Second, my kids are rocking hybrid school and a huge reason for that is because the teachers are rocking hybrid teaching. The level of patience I’ve heard in just the two Wednesdays we’ve had so far has been superhuman. Between kids interrupting a lesson to show their new puppy to troubleshooting tech issues that have my head spinning, the teachers have been incredible, and that has made it easy for my kids to find success in this unprecedented school year.

And third, last spring was a nightmare for us (and millions of others). Two kids with a few dozen links with one parent trying to manage two careers without even the promise of help on the horizon was borderline traumatizing. We struggled. We rocked nothing except making it through the spring in one piece—which was enough–but even for that, we only barely scraped by. This organized, thought-through hybrid school experience, while misfiring here and there, is a breath of fresh air, and my kids are excited about it.

But the majority of the praise and recognition goes to my kids, who are donning the masks and sitting behind the plexiglass and remembering what to bring to school for in-school days and what to bring home for virtual days. Who are adapting to a life that changes faster than any of us can predict. Who aren’t complaining when they hear “no” more often than “yes” when it comes to things they want to do and are nevertheless excited for what the school year will bring.

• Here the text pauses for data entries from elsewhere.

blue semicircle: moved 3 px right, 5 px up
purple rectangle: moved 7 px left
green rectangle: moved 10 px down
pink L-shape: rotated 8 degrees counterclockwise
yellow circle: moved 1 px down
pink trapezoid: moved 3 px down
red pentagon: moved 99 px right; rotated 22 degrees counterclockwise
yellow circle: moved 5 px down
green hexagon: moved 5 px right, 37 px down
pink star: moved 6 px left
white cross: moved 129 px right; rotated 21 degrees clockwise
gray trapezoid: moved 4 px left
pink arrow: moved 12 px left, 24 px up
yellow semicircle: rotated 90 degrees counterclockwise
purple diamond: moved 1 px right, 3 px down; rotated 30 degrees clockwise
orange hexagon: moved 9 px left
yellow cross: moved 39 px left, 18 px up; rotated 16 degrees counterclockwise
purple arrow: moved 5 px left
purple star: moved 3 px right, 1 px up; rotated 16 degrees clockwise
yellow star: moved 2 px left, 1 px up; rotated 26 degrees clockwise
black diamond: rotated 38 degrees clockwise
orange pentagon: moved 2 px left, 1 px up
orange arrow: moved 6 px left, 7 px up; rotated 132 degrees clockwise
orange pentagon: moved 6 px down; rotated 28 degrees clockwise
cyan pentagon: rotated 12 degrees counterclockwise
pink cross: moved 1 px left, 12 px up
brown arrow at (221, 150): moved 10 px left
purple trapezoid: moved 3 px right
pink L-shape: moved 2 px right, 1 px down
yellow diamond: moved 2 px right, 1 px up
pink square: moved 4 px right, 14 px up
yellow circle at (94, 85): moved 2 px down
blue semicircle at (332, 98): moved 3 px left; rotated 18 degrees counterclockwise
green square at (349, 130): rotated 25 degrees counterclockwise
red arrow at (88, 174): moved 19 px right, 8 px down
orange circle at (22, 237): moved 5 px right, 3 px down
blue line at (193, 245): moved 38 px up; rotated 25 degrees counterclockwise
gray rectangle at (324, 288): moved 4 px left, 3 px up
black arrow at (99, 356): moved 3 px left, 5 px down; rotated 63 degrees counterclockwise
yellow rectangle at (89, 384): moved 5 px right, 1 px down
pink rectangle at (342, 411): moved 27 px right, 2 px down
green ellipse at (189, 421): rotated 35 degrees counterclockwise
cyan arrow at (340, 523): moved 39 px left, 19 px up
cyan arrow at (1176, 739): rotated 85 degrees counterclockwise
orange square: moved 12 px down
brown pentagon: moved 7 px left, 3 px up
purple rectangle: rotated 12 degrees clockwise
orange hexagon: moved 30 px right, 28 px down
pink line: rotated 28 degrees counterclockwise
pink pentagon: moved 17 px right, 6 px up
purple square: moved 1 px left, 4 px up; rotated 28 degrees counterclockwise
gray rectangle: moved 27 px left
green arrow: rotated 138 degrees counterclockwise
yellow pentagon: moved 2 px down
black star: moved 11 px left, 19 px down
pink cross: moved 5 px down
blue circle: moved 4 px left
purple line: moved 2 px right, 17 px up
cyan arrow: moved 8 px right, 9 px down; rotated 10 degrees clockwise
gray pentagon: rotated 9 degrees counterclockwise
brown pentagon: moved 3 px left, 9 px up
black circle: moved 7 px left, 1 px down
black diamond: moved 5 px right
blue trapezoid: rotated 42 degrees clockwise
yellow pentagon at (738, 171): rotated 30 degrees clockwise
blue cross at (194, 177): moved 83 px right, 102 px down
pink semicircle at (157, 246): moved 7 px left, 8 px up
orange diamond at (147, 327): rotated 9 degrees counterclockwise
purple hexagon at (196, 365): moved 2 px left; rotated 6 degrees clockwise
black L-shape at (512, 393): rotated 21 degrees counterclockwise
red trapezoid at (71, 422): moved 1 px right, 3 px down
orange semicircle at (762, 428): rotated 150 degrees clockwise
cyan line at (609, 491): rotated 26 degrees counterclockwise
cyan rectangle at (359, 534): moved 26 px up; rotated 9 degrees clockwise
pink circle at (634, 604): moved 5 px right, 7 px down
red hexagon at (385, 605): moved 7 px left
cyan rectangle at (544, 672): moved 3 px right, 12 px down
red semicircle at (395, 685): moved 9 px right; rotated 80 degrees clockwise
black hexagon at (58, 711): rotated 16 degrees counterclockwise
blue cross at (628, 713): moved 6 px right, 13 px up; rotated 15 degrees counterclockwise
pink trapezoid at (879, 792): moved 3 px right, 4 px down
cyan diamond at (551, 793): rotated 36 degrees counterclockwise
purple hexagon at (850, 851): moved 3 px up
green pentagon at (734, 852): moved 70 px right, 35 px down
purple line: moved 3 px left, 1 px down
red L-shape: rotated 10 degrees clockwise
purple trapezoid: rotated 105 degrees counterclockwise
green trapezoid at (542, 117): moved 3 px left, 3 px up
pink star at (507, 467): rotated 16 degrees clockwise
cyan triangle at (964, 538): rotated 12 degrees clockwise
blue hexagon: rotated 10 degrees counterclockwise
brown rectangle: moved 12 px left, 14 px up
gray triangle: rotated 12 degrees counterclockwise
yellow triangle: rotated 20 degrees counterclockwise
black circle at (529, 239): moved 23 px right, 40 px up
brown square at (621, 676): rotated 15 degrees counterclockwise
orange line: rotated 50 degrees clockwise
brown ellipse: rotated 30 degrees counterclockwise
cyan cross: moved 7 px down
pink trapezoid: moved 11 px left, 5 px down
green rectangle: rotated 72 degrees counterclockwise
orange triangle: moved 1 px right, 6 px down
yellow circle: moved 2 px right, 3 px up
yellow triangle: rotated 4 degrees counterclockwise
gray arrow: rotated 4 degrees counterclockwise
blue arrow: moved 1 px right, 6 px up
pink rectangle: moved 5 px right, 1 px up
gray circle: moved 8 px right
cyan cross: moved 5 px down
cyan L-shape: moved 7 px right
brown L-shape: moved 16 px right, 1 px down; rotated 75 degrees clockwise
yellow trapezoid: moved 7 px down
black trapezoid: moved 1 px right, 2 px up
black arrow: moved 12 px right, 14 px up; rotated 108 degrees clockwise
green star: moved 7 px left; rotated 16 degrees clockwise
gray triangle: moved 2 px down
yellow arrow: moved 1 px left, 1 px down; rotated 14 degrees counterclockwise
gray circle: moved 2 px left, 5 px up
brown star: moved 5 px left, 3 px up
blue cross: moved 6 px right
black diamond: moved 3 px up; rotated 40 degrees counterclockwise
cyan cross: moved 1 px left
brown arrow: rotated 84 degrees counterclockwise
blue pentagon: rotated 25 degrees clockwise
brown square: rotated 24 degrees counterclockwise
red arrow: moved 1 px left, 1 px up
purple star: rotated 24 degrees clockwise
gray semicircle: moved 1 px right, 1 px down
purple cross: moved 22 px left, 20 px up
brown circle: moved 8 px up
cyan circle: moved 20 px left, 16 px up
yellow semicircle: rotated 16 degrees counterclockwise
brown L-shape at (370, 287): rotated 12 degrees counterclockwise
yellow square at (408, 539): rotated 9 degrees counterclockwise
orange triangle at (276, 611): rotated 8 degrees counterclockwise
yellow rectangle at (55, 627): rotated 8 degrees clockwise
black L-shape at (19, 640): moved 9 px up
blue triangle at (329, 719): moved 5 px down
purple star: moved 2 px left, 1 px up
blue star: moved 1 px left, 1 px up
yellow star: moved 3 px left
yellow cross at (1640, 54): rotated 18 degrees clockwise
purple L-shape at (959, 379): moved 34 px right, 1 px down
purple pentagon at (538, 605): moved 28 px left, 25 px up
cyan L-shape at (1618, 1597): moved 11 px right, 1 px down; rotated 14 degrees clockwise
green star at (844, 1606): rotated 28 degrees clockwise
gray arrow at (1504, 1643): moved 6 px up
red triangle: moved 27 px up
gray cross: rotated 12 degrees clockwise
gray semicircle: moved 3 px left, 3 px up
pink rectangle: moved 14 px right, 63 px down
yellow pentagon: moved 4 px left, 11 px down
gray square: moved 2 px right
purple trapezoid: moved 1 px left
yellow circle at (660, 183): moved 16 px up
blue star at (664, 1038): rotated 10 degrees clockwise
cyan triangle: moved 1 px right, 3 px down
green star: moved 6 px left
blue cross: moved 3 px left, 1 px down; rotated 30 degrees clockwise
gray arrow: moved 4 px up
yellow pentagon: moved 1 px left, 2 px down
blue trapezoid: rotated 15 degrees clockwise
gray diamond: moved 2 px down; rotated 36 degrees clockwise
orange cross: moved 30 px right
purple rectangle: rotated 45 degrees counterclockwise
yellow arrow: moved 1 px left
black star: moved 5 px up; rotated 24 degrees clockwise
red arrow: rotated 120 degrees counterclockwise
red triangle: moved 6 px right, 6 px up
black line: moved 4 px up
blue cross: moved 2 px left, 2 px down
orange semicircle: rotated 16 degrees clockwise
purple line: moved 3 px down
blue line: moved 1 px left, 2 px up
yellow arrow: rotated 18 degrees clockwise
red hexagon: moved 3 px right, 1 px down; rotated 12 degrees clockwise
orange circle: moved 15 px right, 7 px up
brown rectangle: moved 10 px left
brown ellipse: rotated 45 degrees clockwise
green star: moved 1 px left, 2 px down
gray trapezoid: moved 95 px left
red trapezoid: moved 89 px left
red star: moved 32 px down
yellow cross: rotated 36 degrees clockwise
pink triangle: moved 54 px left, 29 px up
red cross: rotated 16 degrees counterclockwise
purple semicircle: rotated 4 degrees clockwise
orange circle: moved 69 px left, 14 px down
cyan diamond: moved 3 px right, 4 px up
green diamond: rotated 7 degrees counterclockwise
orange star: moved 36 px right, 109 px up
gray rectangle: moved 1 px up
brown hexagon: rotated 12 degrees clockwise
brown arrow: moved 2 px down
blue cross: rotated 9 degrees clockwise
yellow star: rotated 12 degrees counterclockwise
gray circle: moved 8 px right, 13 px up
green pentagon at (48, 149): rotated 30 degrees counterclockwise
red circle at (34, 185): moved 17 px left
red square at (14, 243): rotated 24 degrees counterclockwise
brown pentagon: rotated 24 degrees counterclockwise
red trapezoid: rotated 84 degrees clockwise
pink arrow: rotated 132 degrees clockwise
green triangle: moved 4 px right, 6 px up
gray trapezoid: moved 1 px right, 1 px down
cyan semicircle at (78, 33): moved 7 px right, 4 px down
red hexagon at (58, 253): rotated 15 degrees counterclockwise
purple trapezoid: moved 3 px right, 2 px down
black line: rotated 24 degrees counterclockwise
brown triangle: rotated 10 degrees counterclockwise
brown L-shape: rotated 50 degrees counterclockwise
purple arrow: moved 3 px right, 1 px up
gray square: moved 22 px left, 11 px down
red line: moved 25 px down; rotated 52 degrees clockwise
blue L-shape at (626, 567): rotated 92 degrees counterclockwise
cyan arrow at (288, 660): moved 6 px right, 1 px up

Time will tell whether hybrid school keeps them and the community safe (I hope it does), whether its efficient and effective (I hope it is), whether the consequences of today will reach longer into the future than any of us could imagine. But what I know, now, is that this generation of kids, who are adapting to distance learning or in-person with virus precaution learning or a mix of the two, may just be the most resilient of us all.